Modi devrait également discuter des investissements potentiels des entreprises américaines dans le nucléaire lors de sa visite à Washington jeudi.

Le ministère indien des Affaires étrangères a déclaré que Delhi et Paris développeraient de petits réacteurs modulaires et des réacteurs modulaires avancés à usage civil.

De tels réacteurs peuvent être construits dans des usines et transportés vers des lieux où ils peuvent être assemblés et installés.

Ils ne nécessitent pas de grandes étendues de terrain ni d’infrastructures importantes et sont nettement plus petits que les réacteurs nucléaires traditionnels.

Le ministre indien des Affaires étrangères, Vikram Misri, a déclaré que l’objectif était d’initier une « coopération », car la technologie des réacteurs modulaires en était « encore à ses débuts ».

« Nous avons l’intention de pouvoir coopérer dans la co-conception des réacteurs, leur co-développement et leur co-production.
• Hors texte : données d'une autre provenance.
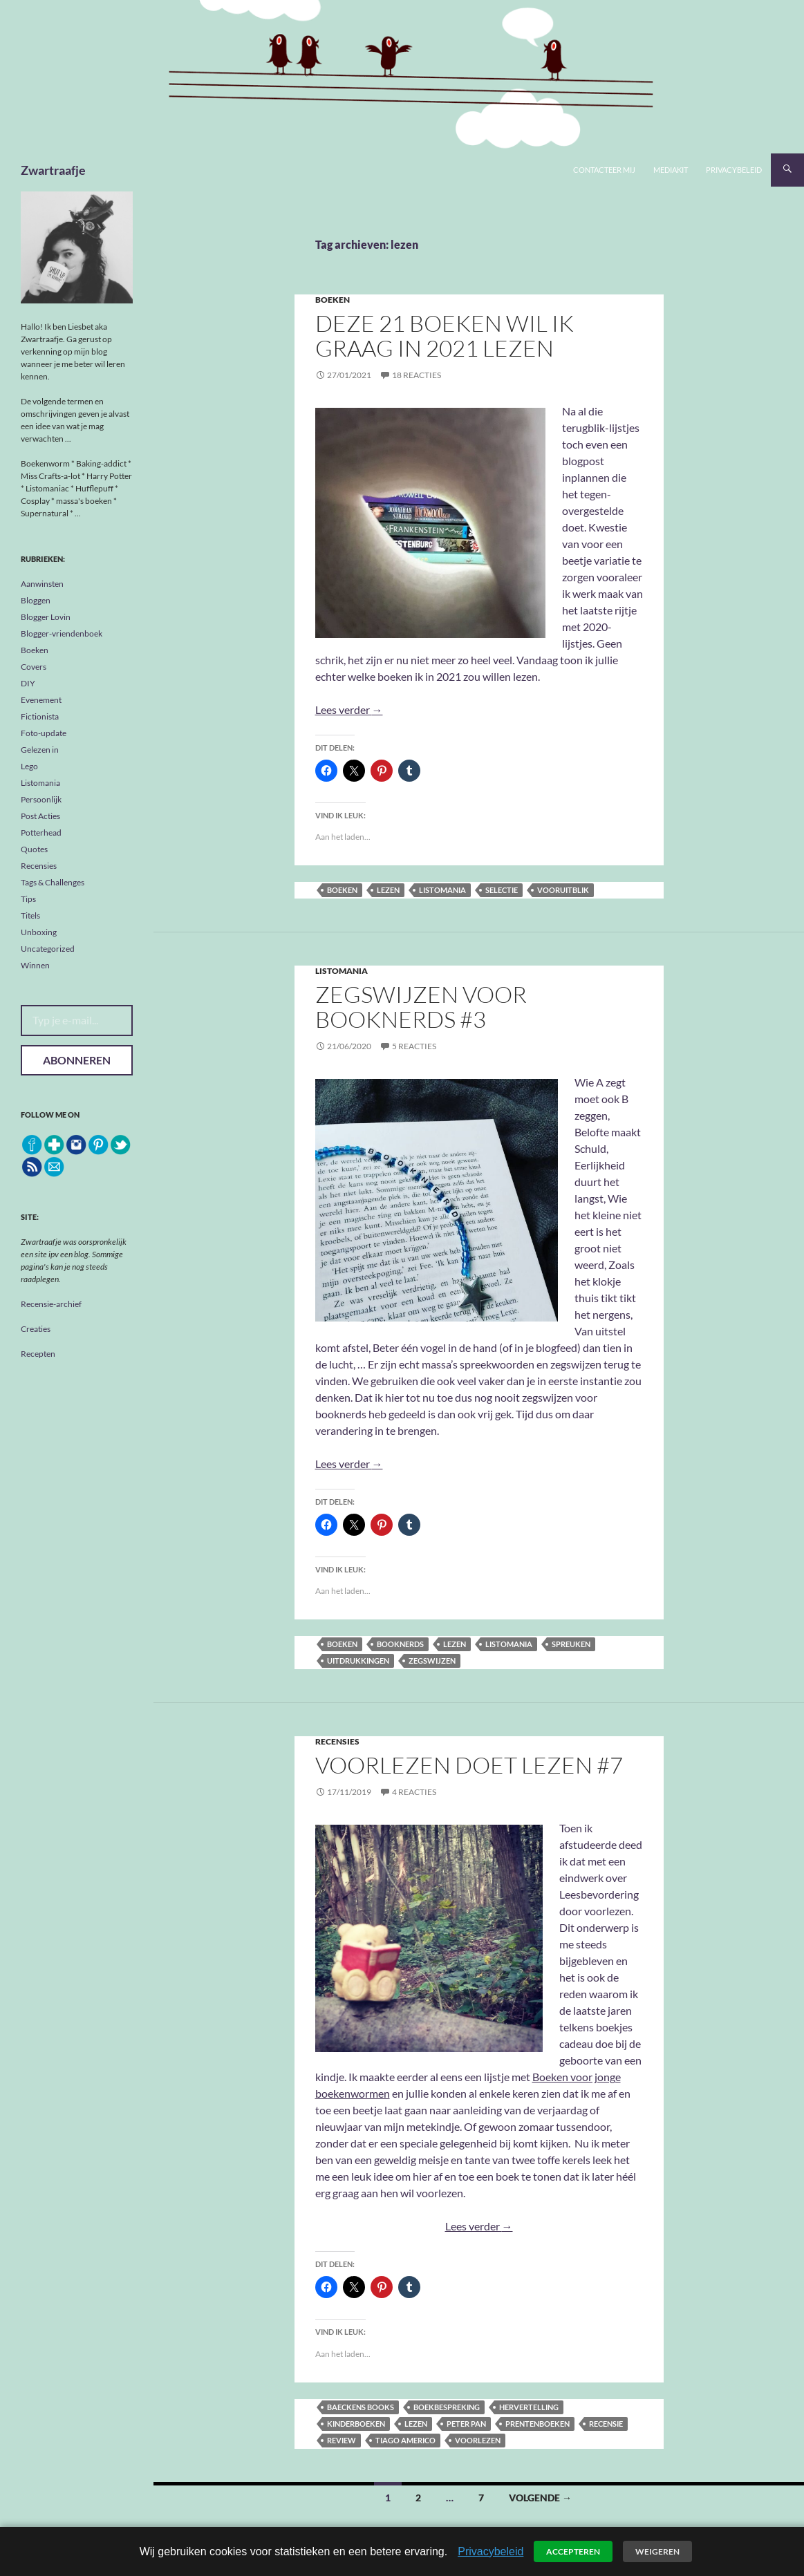 Image resolution: width=804 pixels, height=2576 pixels. What do you see at coordinates (416, 375) in the screenshot?
I see `18 reacties` at bounding box center [416, 375].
Nous pensons que cela nous permettra de faire face aux complications rencontrées dans d’autres projets conventionnels », a-t-il déclaré.

Le partenariat proposé signale un changement dans la politique indienne en matière d’énergie nucléaire.

Le gouvernement de Modi, connu jusqu’à présent pour sa réglementation stricte de l’énergie nucléaire, semble s’ouvrir à une plus grande coopération internationale et à la participation du secteur privé.

La ministre des Finances, Nirmala Sitharaman, a dévoilé des objectifs ambitieux en matière d’énergie nucléaire au début du mois, fixant l’objectif de produire 100 GW d’énergie nucléaire d’ici 2047.

Le gouvernement a promis plus de 2 milliards de dollars (1,6 milliard de livres sterling) pour la recherche et le développement nucléaires, dont la majeure partie sera utilisée dans le but de développer cinq réacteurs indigènes d’ici 2033.

L’accent mis sur les petits réacteurs modulaires représente également un changement dans la collaboration de l’Inde avec la France sur l’énergie nucléaire.

Les deux pays avaient auparavant prévu de construire la plus grande centrale nucléaire du monde dans l’État du Maharashtra, à l’ouest de l’Inde.

Le projet est cependant retardé depuis plus d’une décennie, principalement en raison de clauses introduites dans la loi indienne sur la responsabilité nucléaire, suite aux accusations selon lesquelles l’Inde avait auparavant laissé les entreprises occidentales s’en tirer à bon compte dans le cadre de la fuite de gaz dévastatrice de 1984 provenant d’une usine de pesticides dans la ville de Bhopal, ainsi qu’en raison des inquiétudes concernant la sécurité nucléaire à la suite de la catastrophe nucléaire de Fukushima au Japon.

Modi est actuellement aux États-Unis pour une visite de deux jours où il rencontrera le président Donald Trump et des chefs d’entreprise.

Plus tôt dans la semaine, le ministre fédéral indien du pétrole, Hardeep Puri, a laissé entendre que l’énergie nucléaire serait à l’ordre du jour des deux dirigeants.

Mardi, le vice-président américain JD Vance a rencontré Modi en marge du sommet sur l’IA à Paris et a discuté des moyens par lesquels Washington pourrait aider Delhi à diversifier ses sources d’énergie en investissant dans la technologie nucléaire américaine, ont rapporté les agences de presse citant un communiqué de la Maison Blanche.